**EXERCISE DETAILS**
Output the entries below word for word, stopping once the line containing "riders are motivated" is done, and omit each picture.

========================

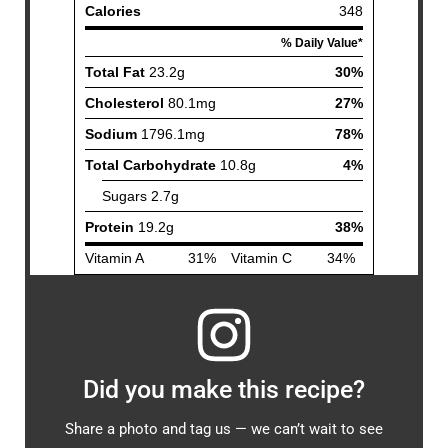
Did you make this recipe?
Share a photo and tag us — we can’t wait to see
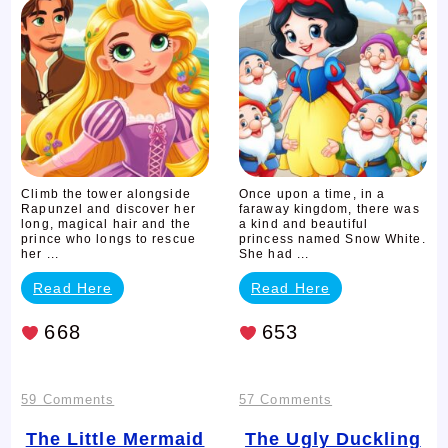
Story
White
Story
Climb the tower alongside
Once upon a time, in a
Rapunzel and discover her
faraway kingdom, there was
long, magical hair and the
a kind and beautiful
prince who longs to rescue
princess named Snow White.
her ...
She had ...
Read Here
Read Here
668
653
on
on
59 Comments
57 Comments
The
The
The Little Mermaid
The Ugly Duckling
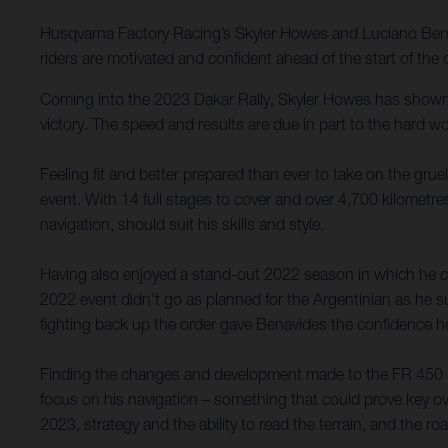
Husqvarna Factory Racing’s Skyler Howes and Luciano Benav
riders are motivated and confident ahead of the start of th
Coming into the 2023 Dakar Rally, Skyler Howes has shown 
victory. The speed and results are due in part to the hard w
Feeling fit and better prepared than ever to take on the grue
event. With 14 full stages to cover and over 4,700 kilometres
navigation, should suit his skills and style.
Having also enjoyed a stand-out 2022 season in which he c
2022 event didn’t go as planned for the Argentinian as he s
fighting back up the order gave Benavides the confidence h
Finding the changes and development made to the FR 450 Rally
focus on his navigation – something that could prove key o
2023, strategy and the ability to read the terrain, and the r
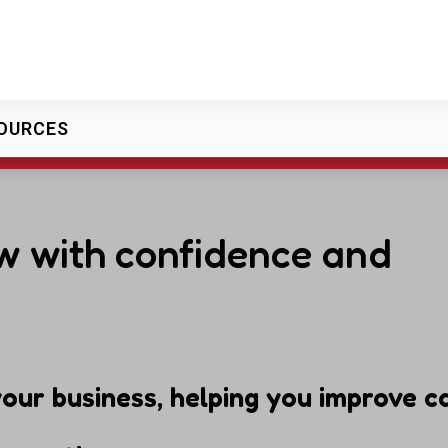
OURCES
w with confidence and
our business, helping you improve ca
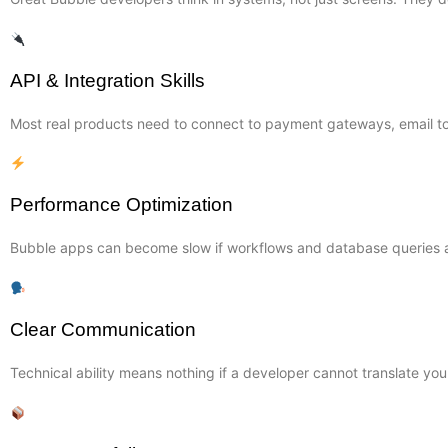
API & Integration Skills
Most real products need to connect to payment gateways, email too
Performance Optimization
Bubble apps can become slow if workflows and database queries ar
Clear Communication
Technical ability means nothing if a developer cannot translate you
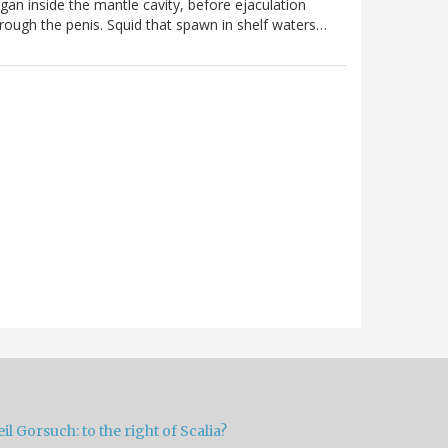
gan inside the mantle cavity, before ejaculation
rough the penis. Squid that spawn in shelf waters…
il Gorsuch: to the right of Scalia?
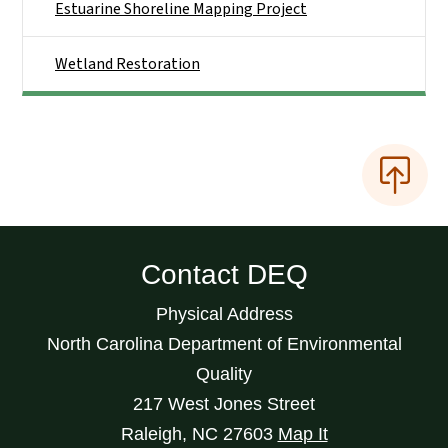
Estuarine Shoreline Mapping Project
Wetland Restoration
Contact DEQ
Physical Address
North Carolina Department of Environmental
Quality
217 West Jones Street
Raleigh
,
NC
27603
Map It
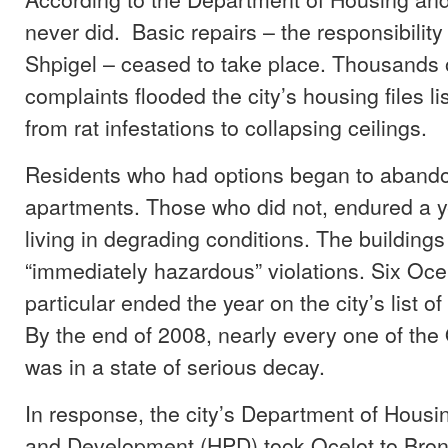
never did. Basic repairs – the responsibility
Shpigel – ceased to take place. Thousands of
complaints flooded the city’s housing files li
from rat infestations to collapsing ceilings.
Residents who had options began to abando
apartments. Those who did not, endured a y
living in degrading conditions. The building
“immediately hazardous” violations. Six Ocel
particular ended the year on the city’s list of
By the end of 2008, nearly every one of the 
was in a state of serious decay.
In response, the city’s Department of Housi
and Development (HPD) took Ocelot to Bro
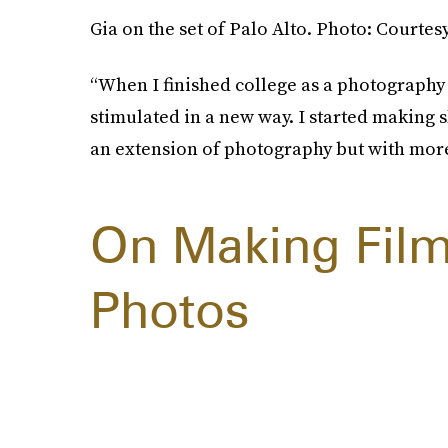
Gia on the set of Palo Alto. Photo: Courtes
“When I finished college as a photography m
stimulated in a new way. I started making s
an extension of photography but with more 
On Making Film
Photos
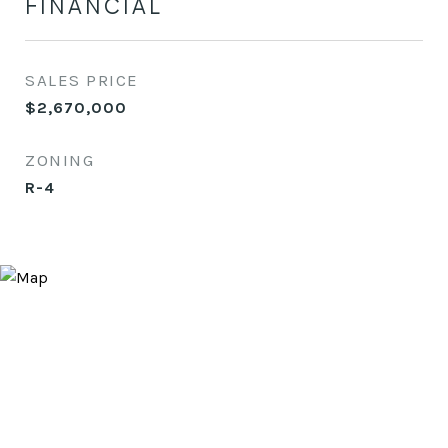
FINANCIAL
SALES PRICE
$2,670,000
ZONING
R-4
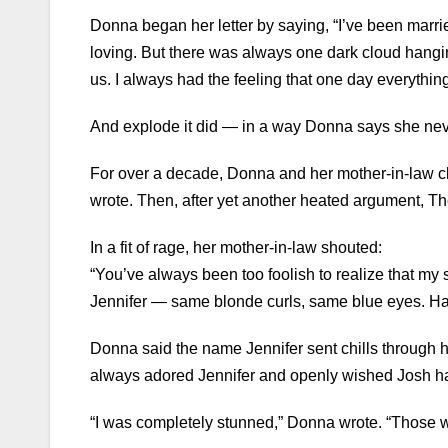
Donna began her letter by saying, “I’ve been marrie
loving. But there was always one dark cloud hangi
us. I always had the feeling that one day everythi
And explode it did — in a way Donna says she ne
For over a decade, Donna and her mother-in-law cl
wrote. Then, after yet another heated argument, Th
In a fit of rage, her mother-in-law shouted:
“You’ve always been too foolish to realize that my s
Jennifer — same blonde curls, same blue eyes. Ha
Donna said the name Jennifer sent chills through 
always adored Jennifer and openly wished Josh ha
“I was completely stunned,” Donna wrote. “Those 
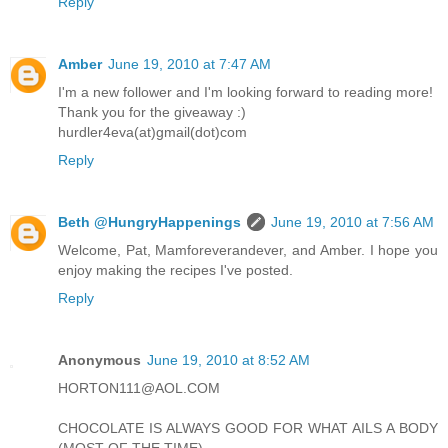
Reply
Amber
June 19, 2010 at 7:47 AM
I'm a new follower and I'm looking forward to reading more!
Thank you for the giveaway :)
hurdler4eva(at)gmail(dot)com
Reply
Beth @HungryHappenings
June 19, 2010 at 7:56 AM
Welcome, Pat, Mamforeverandever, and Amber. I hope you
enjoy making the recipes I've posted.
Reply
Anonymous
June 19, 2010 at 8:52 AM
HORTON111@AOL.COM
CHOCOLATE IS ALWAYS GOOD FOR WHAT AILS A BODY
(MOST OF THE TIME)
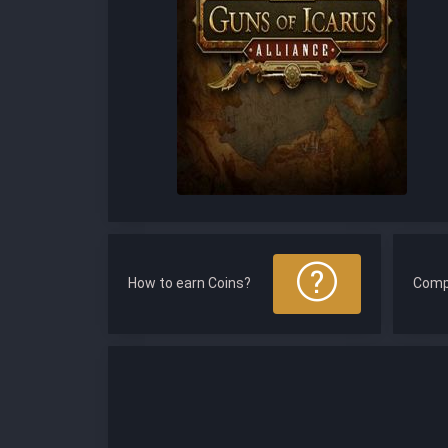
How to earn Coins?
Comp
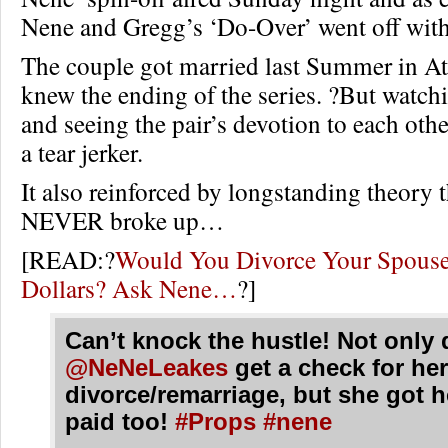
Nene and Gregg’s ‘Do-Over’ went off with
The couple got married last Summer in Atl
knew the ending of the series. ?But watch
and seeing the pair’s devotion to each othe
a tear jerker.
It also reinforced by longstanding theory t
NEVER broke up…
[READ:?
Would You Divorce Your Spouse 
Dollars? Ask Nene…
?]
Can’t knock the hustle! Not only 
@NeNeLeakes
get a check for her
divorce/remarriage, but she got h
paid too!
#Props
#nene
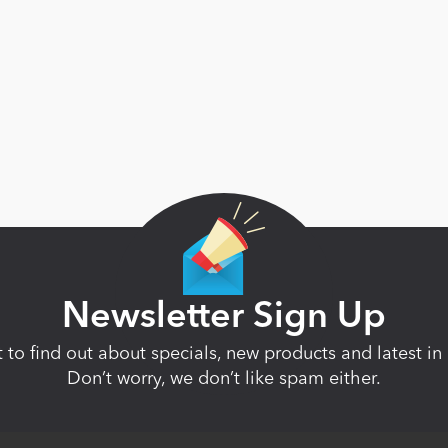
Newsletter Sign Up
st to find out about specials, new products and latest 
Don’t worry, we don’t like spam either.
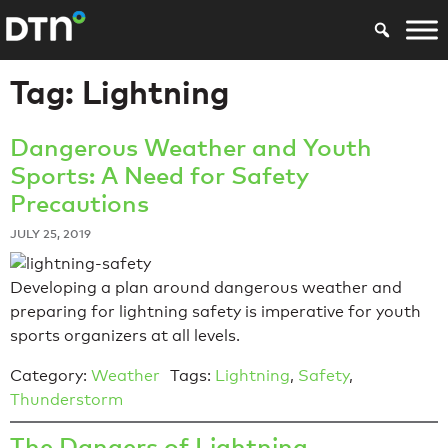
Tag:
Lightning
Dangerous Weather and Youth
Sports: A Need for Safety
Precautions
JULY 25, 2019
Developing a plan around dangerous weather and
preparing for lightning safety is imperative for youth
sports organizers at all levels.
Category:
Weather
Tags:
Lightning
,
Safety
,
Thunderstorm
The Dangers of Lightning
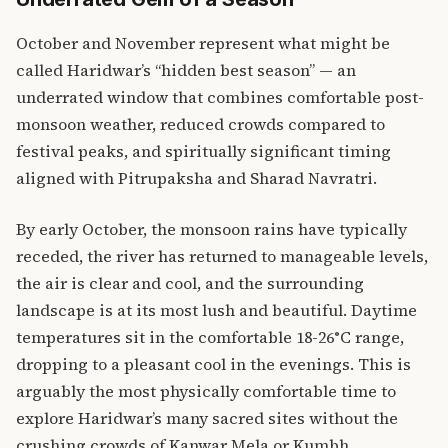
October and November represent what might be
called Haridwar’s “hidden best season” — an
underrated window that combines comfortable post-
monsoon weather, reduced crowds compared to
festival peaks, and spiritually significant timing
aligned with Pitrupaksha and Sharad Navratri.
By early October, the monsoon rains have typically
receded, the river has returned to manageable levels,
the air is clear and cool, and the surrounding
landscape is at its most lush and beautiful. Daytime
temperatures sit in the comfortable 18-26°C range,
dropping to a pleasant cool in the evenings. This is
arguably the most physically comfortable time to
explore Haridwar’s many sacred sites without the
crushing crowds of Kanwar Mela or Kumbh.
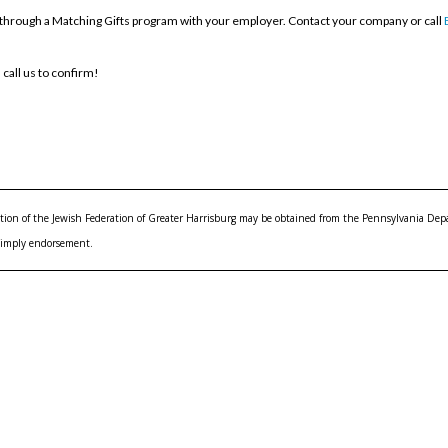
through a Matching Gifts program with your employer. Contact your company or call
 call us to confirm!
rmation of the Jewish Federation of Greater Harrisburg may be obtained from the Pennsylvania Depar
 imply endorsement.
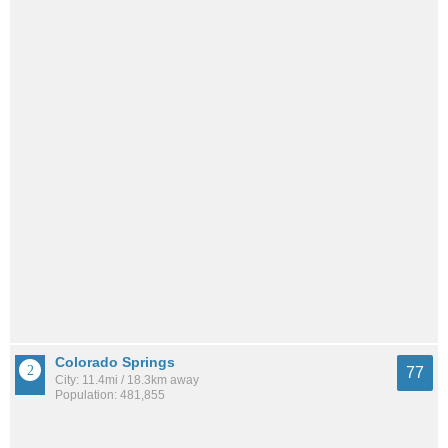
Colorado Springs
77
City: 11.4mi / 18.3km away
Population: 481,855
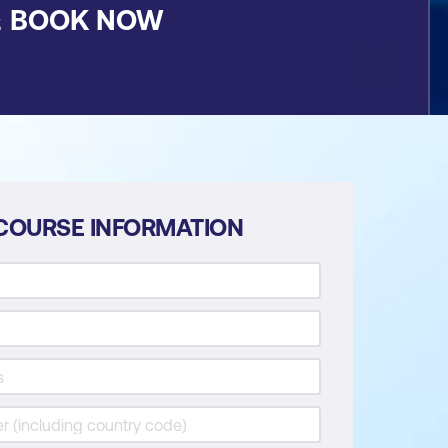
&
BOOK NOW
COURSE INFORMATION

========================

**EXPECTED OUTPUT**
Did you make this recipe?
Share a photo and tag us — we can’t wait to see
Story
White
Story
Climb the tower alongside
Once upon a time, in a
Rapunzel and discover her
faraway kingdom, there was
long, magical hair and the
a kind and beautiful
prince who longs to rescue
princess named Snow White.
her ...
She had ...
Read Here
Read Here
668
653
on
on
59 Comments
57 Comments
The
The
The Little Mermaid
The Ugly Duckling
Husqvarna Factory Racing’s Skyler Howes and Luciano Benav
riders are motivated and confident ahead of the start of th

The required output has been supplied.